What is the Knowm API?

The Knowm API is our special Machine Learning (ML) library. It is the result of over a decade of research and development. It can be used to solve problems across many domains of machine learning, from classification, prediction, and anomaly detection to feature-learning, robotic actuation, and combinatorial optimization. It is a collection of ML modules built on Thermodynamic Random Access Memory (kT-RAM), a general-purpose adaptive memristor processor designed on the principles of Anti-Hebbian and Hebbian (AHaH) Computing

kT-RAM is a fundamentally new type of computing substrate that resolves a serious problem in machine learning, or any other computational program where lots of memory must be ‘adapted’ and ‘integrated’ constantly.
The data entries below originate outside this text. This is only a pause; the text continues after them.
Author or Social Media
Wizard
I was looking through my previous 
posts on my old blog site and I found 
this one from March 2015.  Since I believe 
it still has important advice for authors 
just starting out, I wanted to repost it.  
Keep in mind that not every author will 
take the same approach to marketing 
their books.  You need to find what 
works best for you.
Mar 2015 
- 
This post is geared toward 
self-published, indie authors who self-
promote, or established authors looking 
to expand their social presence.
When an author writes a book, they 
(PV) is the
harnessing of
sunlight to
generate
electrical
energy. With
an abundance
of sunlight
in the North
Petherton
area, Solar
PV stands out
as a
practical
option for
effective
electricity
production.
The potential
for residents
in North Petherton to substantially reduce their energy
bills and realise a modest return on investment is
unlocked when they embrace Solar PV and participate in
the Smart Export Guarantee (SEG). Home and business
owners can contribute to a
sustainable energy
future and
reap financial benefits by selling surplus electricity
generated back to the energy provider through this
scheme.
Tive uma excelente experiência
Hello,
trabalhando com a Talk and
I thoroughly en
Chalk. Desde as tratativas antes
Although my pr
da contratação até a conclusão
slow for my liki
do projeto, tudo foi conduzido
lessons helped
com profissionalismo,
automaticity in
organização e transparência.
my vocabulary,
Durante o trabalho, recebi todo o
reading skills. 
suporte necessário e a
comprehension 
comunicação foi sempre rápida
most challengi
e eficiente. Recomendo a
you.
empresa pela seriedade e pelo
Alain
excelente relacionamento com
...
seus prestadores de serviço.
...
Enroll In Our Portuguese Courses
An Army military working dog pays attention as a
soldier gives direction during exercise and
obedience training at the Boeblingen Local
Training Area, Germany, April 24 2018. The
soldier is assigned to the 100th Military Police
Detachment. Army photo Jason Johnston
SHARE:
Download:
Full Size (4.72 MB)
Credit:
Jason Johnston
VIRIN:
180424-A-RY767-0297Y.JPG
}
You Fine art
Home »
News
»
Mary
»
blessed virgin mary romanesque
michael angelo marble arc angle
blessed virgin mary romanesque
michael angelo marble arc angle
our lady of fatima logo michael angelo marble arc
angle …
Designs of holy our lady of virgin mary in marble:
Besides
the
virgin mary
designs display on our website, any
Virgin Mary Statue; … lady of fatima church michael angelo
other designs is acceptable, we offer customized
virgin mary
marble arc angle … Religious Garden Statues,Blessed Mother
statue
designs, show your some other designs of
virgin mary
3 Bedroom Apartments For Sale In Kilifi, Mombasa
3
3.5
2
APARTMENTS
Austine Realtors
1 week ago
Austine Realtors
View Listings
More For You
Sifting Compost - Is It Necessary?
Every modern computing system currently separates memory and processing. This works well for many tasks, but it fails for large-scale adaptive systems like brains or large ML models like neural networks. Indeed, there is no system in Nature outside of modern human digital computers that actually separates memory and processing, so it’s a wonder we have been able to do as much as we have. kT-RAM provides a universal adaptation or learning substrate and solves, in physically adaptive hardware, the learning problems that we would otherwise have to compute by shuttling information back and forth between memory and processing.

The Knowm API is a software hook to kT-RAM, where machine learning functions have been reduced to kT-RAM instruction set routines.

4 Comments

    • duncan fairbanks
      reply

      kt-ram technology sounds like an essential first step towards learning without the Von neumann bottleneck. as a student of computer engineering and machine learning, i am interested in supporting this technology.

      • Alex Nugent
        reply

        duncan–thanks for the support! We also see it as a first step. I believe kT-ram is a good starting point because it is simple and it can be used as a specification. That means we can make kt-ram out of many technologies (digital and analog CMOS as well as memristors), and building up the application space. the only thing that matters in the end is utility.

    • Joni Dambre
      reply

      Hi,
      I came accross your site and your technology sounds fascinating. However, I was wondering how it relates to neural networks, both to the computational paradigm and to hardware realisations thereof. As computational paradigm, recurrent neural networks are equally biologically inspired and they also naturally integrate memory and computation. Obviously, they exist in many flavours and some are more biologically inspired than others. Secondly, several hardware realisations of (analog and spiking) neural networks exist.

      Im interested in your thoughts on this …

      • Alex Nugent
        reply

        Joni–Recurrent neural networks are algorithms. kT-RAM is an adaptive computational substrate. A number of neuromorphic chips have been built over the years, to varying degrees of success, each limited to the hardware available. kT-RAM is not so much biologically inspired as it is “nature inspired”. We are taking a universal adaptive building block found in nature and providing it as a computational resource. Existing neural processors are either useless (they cant learn or do not solve benchmark problems at required levels) or they are limited in scope as they are implementations of specific algorithms. kT-RAM is a low-level resource capable of providing memory, logic and machine learning functions at a hardware level and can be used to solve a number of problems in a number of algorithms. It merges memory and processing, reducing synaptic activation and adaptation to a physical process that does not have to be computed.